TJB did not bury the treasure;
it was a man by the name of Thomas Read. Part of the Job Print Pamphlet is true
but the rest is made up and there is a reason for this as we found out over
ten years ago.
When Thomas Read and his partners buried the first treasure in 1819,
they borrowed a wagon with a hoist from the Sheriff of Bedford County, an
Otey. I have his name in my research but can not recall it at the present.
While lifting the heavy pots of gold and silver and placing them in their
resting place, Thomas Read and party busted the wagon's side boards and
broke the hoist. This is on record at the Bedford County Courthouse. When
Thomas Read left and went back west, the Sheriff filed for damages to his
wagon somewhere around $22. Thomas Read was nowhere around for two years to
answer these charges as he was back out west. In the Fall of 1821, word was
passed along by a mail courier to Sheriff Otey that Thomas Read and his
men were coming across through Fincastle and Buchannon towards Bedford County.
Sheriff Otey put together a posse of his relatives mostly the Oteys,
Lucks and Bufords. They took several of their slaves along and armed
them. When Thomas Read was approached by the posse near Apple Orchard
Overlook on the Blue Ridge Parkway or Overstreet Tavern as it was called
back then, Sheriff Otey stopped the wagon train and told Thomas Read,
he was under arrest for damages to his property. Thomas Read and his men
along with several Indians did not want to be arrested or to have their
wagons searched, so they put up a fight. Of course it was a
massacre. Read, his men, and the Indians were killed. The Indians were buried at
the ambush site. When the gold, silver and jewels were found, they loaded
Read and his men onto the wagons and pack horses and buried them in a clump
of trees in an open field which the Rev. George P. Luck purchased
or inherited from his father who was in on the massacre.

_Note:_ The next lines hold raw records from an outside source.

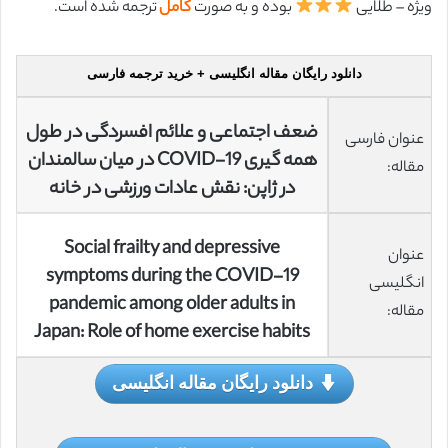
ویژه – طلایی
بوده و به صورت
کامل
ترجمه شده است.
دانلود رایگان مقاله انگلیسی + خرید ترجمه فارسی
ضعف اجتماعی و علائم افسردگی در طول
عنوان فارسی
همه گیری COVID-19 در میان سالمندان
مقاله:
در ژاپن: نقش عادات ورزشی در خانه
Social frailty and depressive
عنوان
symptoms during the COVID-19
انگلیسی
pandemic among older adults in
مقاله:
Japan: Role of home exercise habits
دانلود رایگان مقاله انگلیسی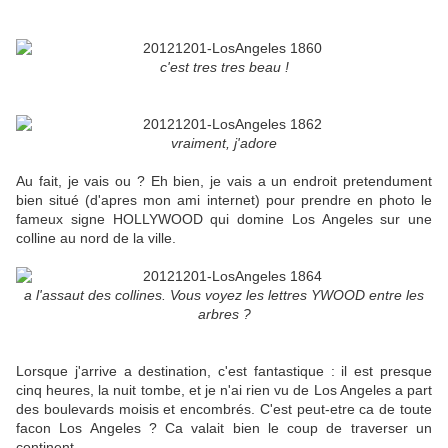
c'est tres tres beau !
vraiment, j'adore
Au fait, je vais ou ? Eh bien, je vais a un endroit pretendument
bien situé (d'apres mon ami internet) pour prendre en photo le
fameux signe HOLLYWOOD qui domine Los Angeles sur une
colline au nord de la ville.
a l'assaut des collines. Vous voyez les lettres YWOOD entre les
arbres ?
Lorsque j'arrive a destination, c'est fantastique : il est presque
cinq heures, la nuit tombe, et je n'ai rien vu de Los Angeles a part
des boulevards moisis et encombrés. C'est peut-etre ca de toute
facon Los Angeles ? Ca valait bien le coup de traverser un
continent...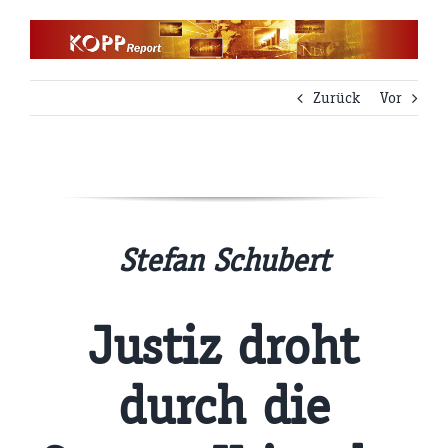
Zum
Inhalt
springen
Zurück
Vor
Stefan Schubert
Justiz droht
durch die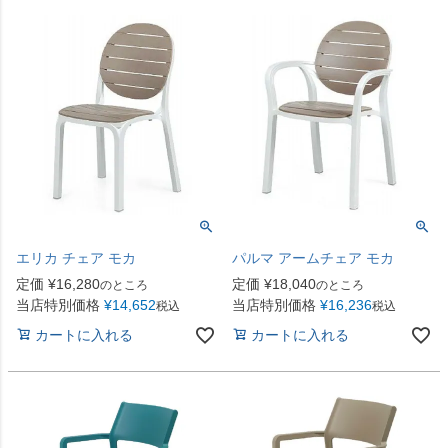
エリカ チェア モカ
パルマ アームチェア モカ
定価
¥
16,280
定価
¥
18,040
のところ
のところ
当店特別価格
¥
14,652
当店特別価格
¥
16,236
税込
税込
カートに入れる
カートに入れる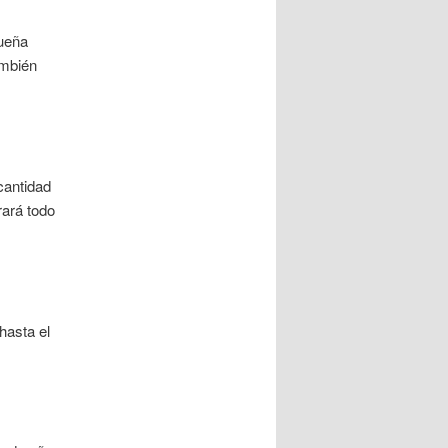
ueña
ambién
cantidad
rará todo
hasta el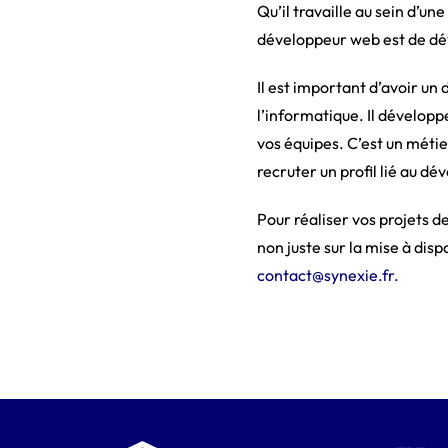
Qu’il travaille au sein d’u
développeur web est de dév
Il est important d’avoir un 
l’informatique. Il développe
vos équipes. C’est un métie
recruter un profil lié au 
Pour réaliser vos projets d
non juste sur la mise à di
contact@synexie.fr.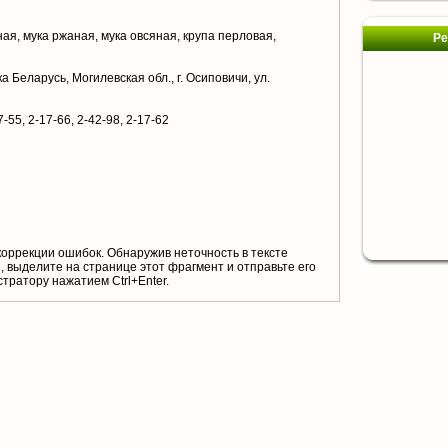
я, мука ржаная, мука овсяная, крупа перловая,
Ре
 Беларусь, Могилевская обл., г. Осиповичи, ул.
-55, 2-17-66, 2-42-98, 2-17-62
коррекции ошибок. Обнаружив неточность в тексте
 выделите на странице этот фрагмент и отправьте его
тратору нажатием Ctrl+Enter.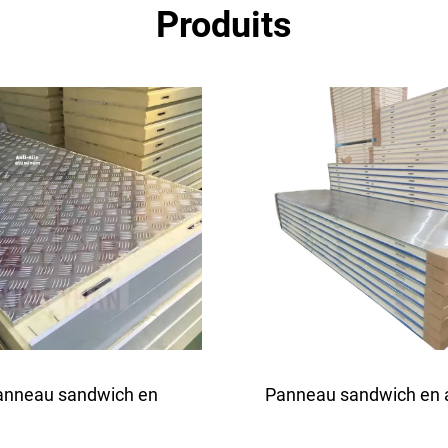
Produits
anneau sandwich en
Panneau sandwich en 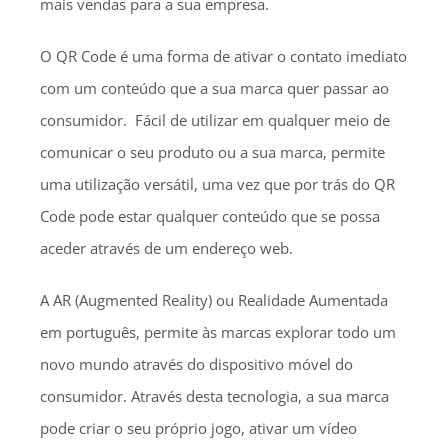
mais vendas para a sua empresa.
O QR Code é uma forma de ativar o contato imediato
com um conteúdo que a sua marca quer passar ao
consumidor. Fácil de utilizar em qualquer meio de
comunicar o seu produto ou a sua marca, permite
uma utilização versátil, uma vez que por trás do QR
Code pode estar qualquer conteúdo que se possa
aceder através de um endereço web.
A AR (Augmented Reality) ou Realidade Aumentada
em português, permite às marcas explorar todo um
novo mundo através do dispositivo móvel do
consumidor. Através desta tecnologia, a sua marca
pode criar o seu próprio jogo, ativar um vídeo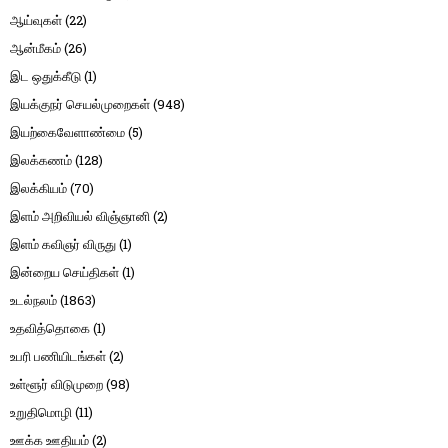
ஆய்வுகள்
(22)
ஆன்மீகம்
(26)
இட ஒதுக்கீடு
(1)
இயக்குநர் செயல்முறைகள்
(948)
இயற்கைவேளாண்மை
(5)
இலக்கணம்
(128)
இலக்கியம்
(70)
இளம் அறிவியல் விஞ்ஞானி
(2)
இளம் கவிஞர் விருது
(1)
இன்றைய செய்திகள்
(1)
உடல்நலம்
(1863)
உதவித்தொகை
(1)
உபரி பணியிடங்கள்
(2)
உள்ளூர் விடுமுறை
(98)
உறுதிமொழி
(11)
ஊக்க ஊதியம்
(2)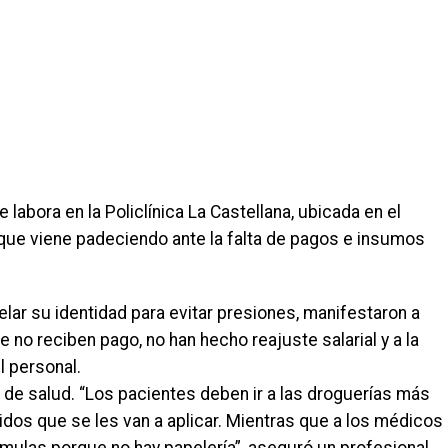
abora en la Policlínica La Castellana, ubicada en el
n que viene padeciendo ante la falta de pagos e insumos
lar su identidad para evitar presiones, manifestaron a
no reciben pago, no han hecho reajuste salarial y a la
 personal.
 de salud. “Los pacientes deben ir a las droguerías más
idos que se les van a aplicar. Mientras que a los médicos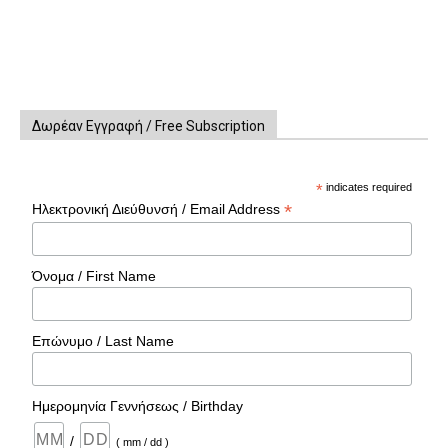
Δωρέαν Εγγραφή / Free Subscription
*
indicates required
*
Ηλεκτρονική Διεύθυνσή / Email Address
Όνομα / First Name
Επώνυμο / Last Name
Ημερομηνία Γεννήσεως / Birthday
/
( mm / dd )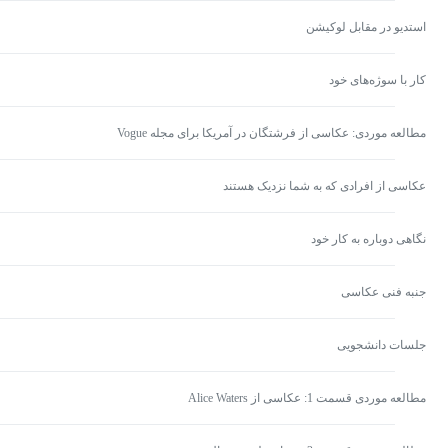
استدیو در مقابل لوکیشن
کار با سوژه‌های خود
مطالعه موردی: عکاسی از فرشتگان در آمریکا برای مجله Vogue
عکاسی از افرادی که به شما نزدیک هستند
نگاهی دوباره به کار خود
جنبه فنی عکاسی
جلسات دانشجویی
مطالعه موردی قسمت 1: عکاسی از Alice Waters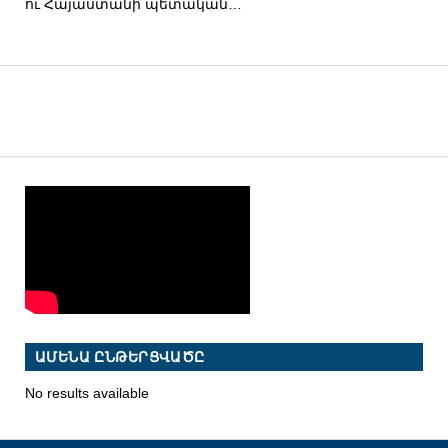
ու Հայաստանի պետական…
ԱՄԵՆԱ ԸՆԹԵՐՑՎԱԾԸ
No results available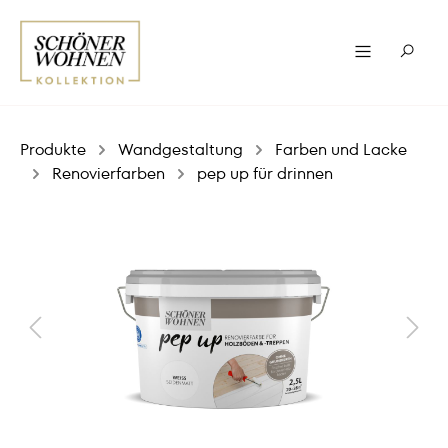
Produkte
Wandgestaltung
Farben und Lacke
Renovierfarben
pep up für drinnen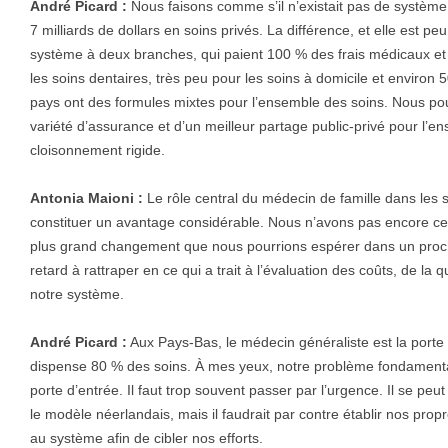
André Picard :
Nous faisons comme s’il n’existait pas de système
7 milliards de dollars en soins privés. La différence, et elle est p
système à deux branches, qui paient 100 % des frais médicaux et 
les soins dentaires, très peu pour les soins à domicile et environ
pays ont des formules mixtes pour l’ensemble des soins. Nous pou
variété d’assurance et d’un meilleur partage public-privé pour l’en
cloisonnement rigide.
Antonia Maioni :
Le rôle central du médecin de famille dans le
constituer un avantage considérable. Nous n’avons pas encore cette
plus grand changement que nous pourrions espérer dans un proche
retard à rattraper en ce qui a trait à l’évaluation des coûts, de la q
notre système.
André Picard :
Aux Pays-Bas, le médecin généraliste est la porte 
dispense 80 % des soins. À mes yeux, notre problème fondamental
porte d’entrée. Il faut trop souvent passer par l’urgence. Il se pe
le modèle néerlandais, mais il faudrait par contre établir nos propr
au système afin de cibler nos efforts.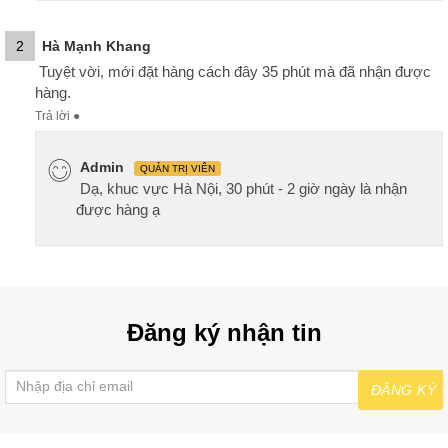
2
Hà Mạnh Khang
Tuyệt vời, mới đặt hàng cách đây 35 phút mà đã nhận được
hàng.
Trả lời
●
Admin
QUẢN TRỊ VIÊN
Dạ, khuc vực Hà Nội, 30 phút - 2 giờ ngày là nhận
được hàng ạ
Đăng ký nhận tin
ĐĂNG KÝ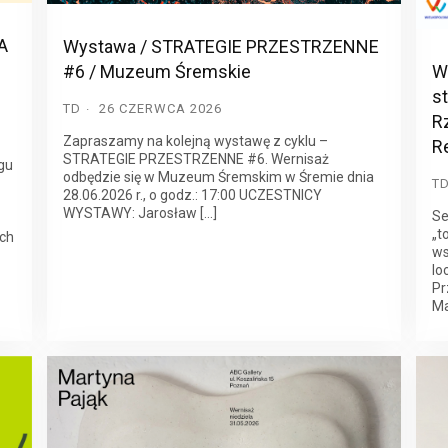
A
Wystawa / STRATEGIE PRZESTRZENNE
#6 / Muzeum Śremskie
W
st
TD
26 CZERWCA 2026
R
Zapraszamy na kolejną wystawę z cyklu –
R
STRATEGIE PRZESTRZENNE #6. Wernisaż
gu
odbędzie się w Muzeum Śremskim w Śremie dnia
T
28.06.2026 r., o godz.: 17:00 UCZESTNICY
WYSTAWY: Jarosław […]
Se
„t
ych
ws
lo
Pr
Ma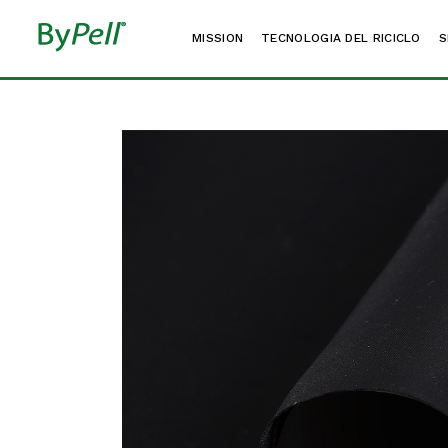
MISSION
TECNOLOGIA DEL RICICLO
CAL
S
AUT
AR
CAL
AU
AR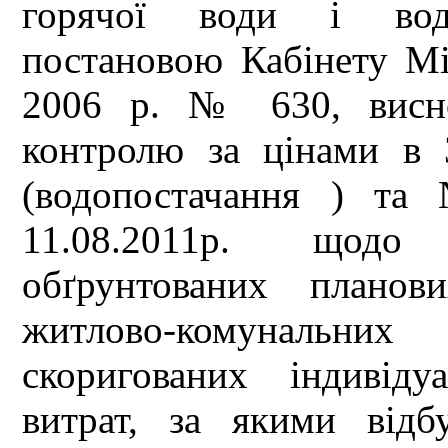
горячої води і водов
постановою Кабінету Мі
2006 р. № 630, висно
контролю за цінами в 
(водопостачання ) та
11.08.2011р. щодо 
обґрунтованих планов
житлово-комунальни
скоригованих індивід
витрат, за якими відб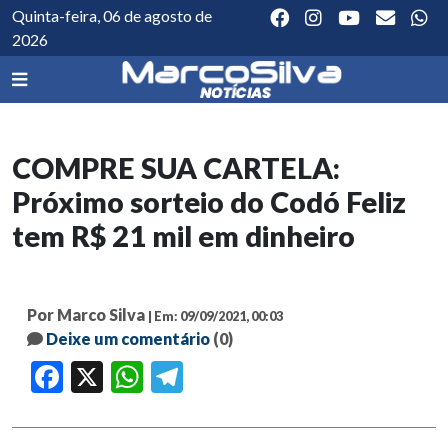
Quinta-feira, 06 de agosto de
2026
COMPRE SUA CARTELA:
Próximo sorteio do Codó Feliz
tem R$ 21 mil em dinheiro
Por Marco Silva
| Em: 09/09/2021, 00:03
Deixe um comentário
(0)
Facebook
X
WhatsApp
Telegram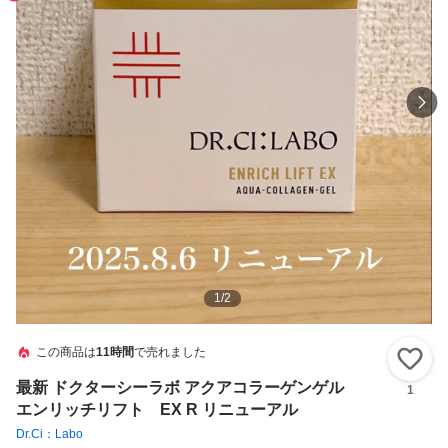
1
/
2
この商品は
11時間
で売れました
い
最新 ドクターシーラボ アクアコラーゲンゲル
1
エンリッチリフト EX R リニューアル
Dr.Ci：Labo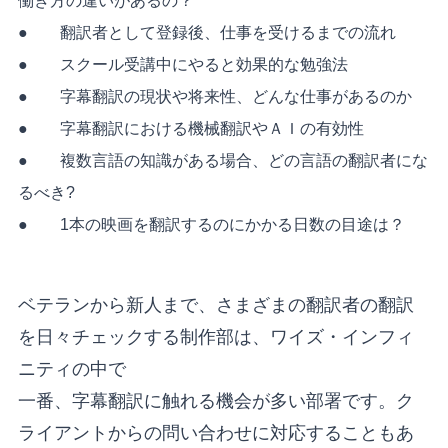
働き方の違いがあるの？
● 翻訳者として登録後、仕事を受けるまでの流れ
● スクール受講中にやると効果的な勉強法
● 字幕翻訳の現状や将来性、どんな仕事があるのか
● 字幕翻訳における機械翻訳やＡＩの有効性
● 複数言語の知識がある場合、どの言語の翻訳者にな
るべき?
● 1本の映画を翻訳するのにかかる日数の目途は？
ベテランから新人まで、さまざまの翻訳者の翻訳
を日々チェックする制作部は、ワイズ・インフィ
ニティの中で
一番、字幕翻訳に触れる機会が多い部署です。ク
ライアントからの問い合わせに対応することもあ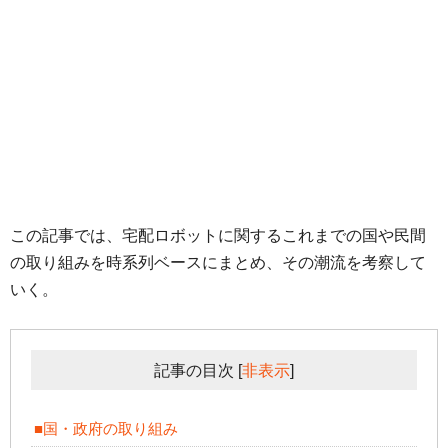
この記事では、宅配ロボットに関するこれまでの国や民間
の取り組みを時系列ベースにまとめ、その潮流を考察して
いく。
記事の目次
[
非表示
]
■国・政府の取り組み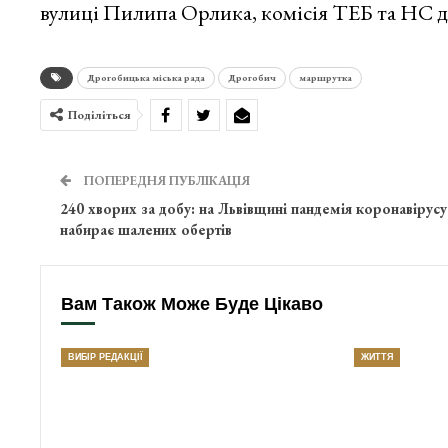
вулиці Пилипа Орлика, комісія ТЕБ та НС 
Дрогобицька міська рада
Дрогобич
маршрутка
Поділіться
ПОПЕРЕДНЯ ПУБЛІКАЦІЯ
240 хворих за добу: на Львівщині пандемія коронавірусу
набирає шалених обертів
Вам Також Може Буде Цікаво
ВИБІР РЕДАКЦІЇ
ЖИТТЯ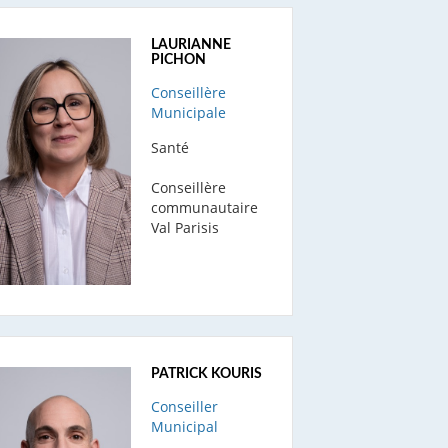
LAURIANNE
PICHON
Conseillère
Municipale
Santé
Conseillère
communautaire
Val Parisis
PATRICK KOURIS
Conseiller
Municipal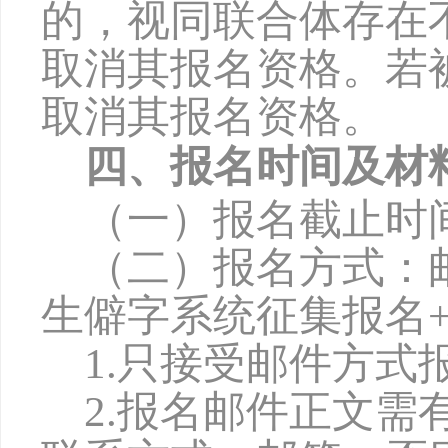
的，视同联合体存在
取消其报名资格。若
取消其报名资格。
四、报名时间及材
（一）报名截止时
（二）报名方式：
生僻字系统征集报名
1.只接受邮件方
2.报名邮件正文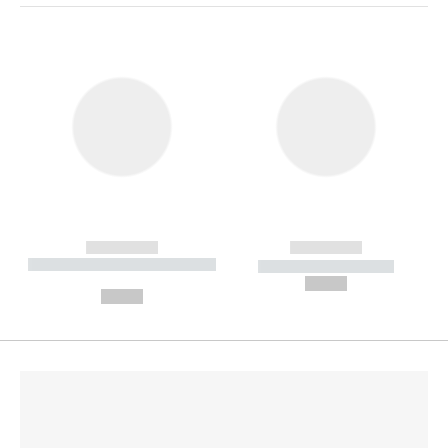
------------
------------
----------- ----------- --------
----------- -----------
---
--,-- €
--,-- €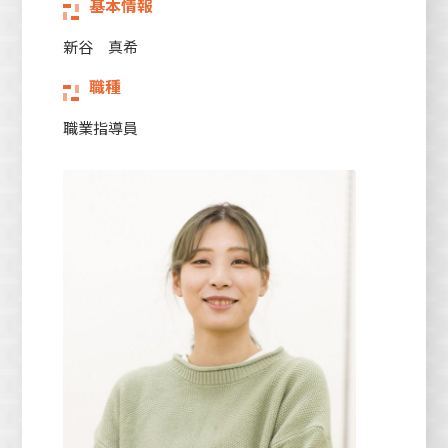
基本情報
新谷 真希
職種
職業指導員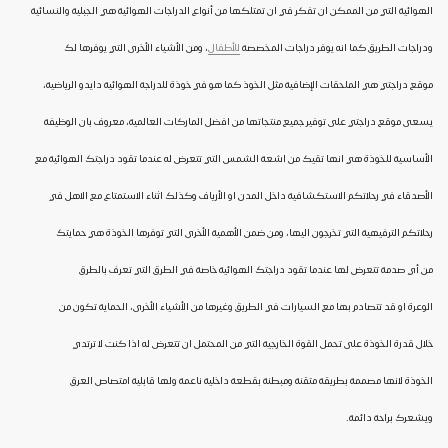
الهوائية التي من الممكن ان تفكر في ان تمتلكها من أنواع الدراجات الهوائية هي الجبلية والنسائية
ودراجات الطريق كما انه يوفر دراجات المخصصة
للأطفال
، ومن الأشياء الأخرى التي يوفرها لك
موقع دراجتي هي الملحقات الإضافية مثل الخوذ كما هو في خوذة للدراجة الهوائية دايدو الرياضية،
يسعى موقع دراجتي على توفير جميع منتجاتها من افضل الماركات العالمية، معروف بان الوظيفة
الأساسية للخوذة هي انها تقيك من اشعة الشمس التي تتعرض له عندما تقود دراجتك الهوائية مع
الأصدقاء في رحلاتكم الاستكشافية داخل المدن او الأرياف وكذلك اثناء الاستمتاع مع الاهل في
رحلاتكم الترفيهية التي تخرجون اليها، ومن ضمن الأهمية الأخرى التي توفرها الخوذة هي حمايتك
من أي صدمة تتعرض لها عندما تقود دراجتك الهوائية خاصة في الطرق التي تعرف بالطرق
الوعرة او قد تتصادم بها مع السيارات في الطريق وغيرها من الأشياء الأخرى، الحماية تكون من
خلال قدرة الخوذة على تحمل القوة الخارجية التي من المحتمل ان تتعرض له اذا كنت لا ترتدي
الخوذة لانها مصممة بطريقة متقنة ومبطنة بقطعة داخلية ناعمة ولها قابلية امتصاص العرق
ويشعرك براحة دائمة.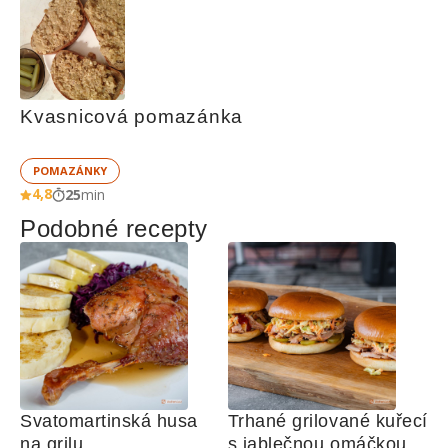
Kvasnicová pomazánka
POMAZÁNKY
4,8
25
min
Podobné recepty
Svatomartinská husa 
Trhané grilované kuřecí 
na grilu
s jablečnou omáčkou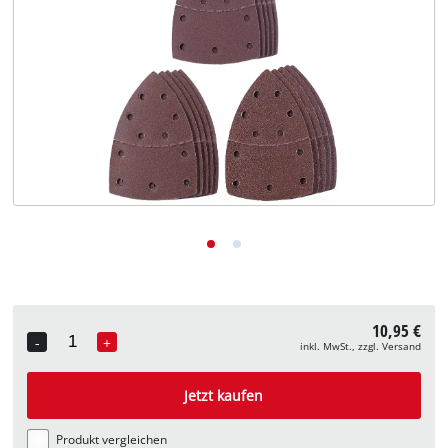
Deutsch
DE
Deutsch
English
10,95 €
-
+
inkl. MwSt., zzgl. Versand
Quantity
Jetzt kaufen
Produkt vergleichen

Ten years ago, we arranged a meeting with descendants of the
Oteys, Lucks and Bufords on top of Porter's Mountain near Montvale,
Virginia. That night several family members were present as well as news
reporters and television crews. A descendant of the Otey family, Frank Otey
Smith and a descendant of the Luck Family, James (Jimmy Luck) were present. We
confronted them about the massacre and the name of the man that buried the
treasure Thomas Read. They both reported that the story was true. They
said all of their kin had kept this secret for over 175 years and only
their family members knew that Thomas Read had buried the treasure but
only a few knew of the massacre of Read and his men, and the finding of the
treasure in the wagons.
James Beverly Ward and
William Buford went together and purchased Wilkerson's Mill on Goose Creek at
the advice of Paschal Buford. This tale was told to James Beverly Ward about the
treasure of 1819 still missing. The Job Print Pamphlet was printed to flush out
anyone that may have the "KEY" to Thomas Read's Cipher Papers that were found
among his belongings before he was buried. Code paper number two was made up to
let everyone know that there was a lot of treasure out there yet to be found.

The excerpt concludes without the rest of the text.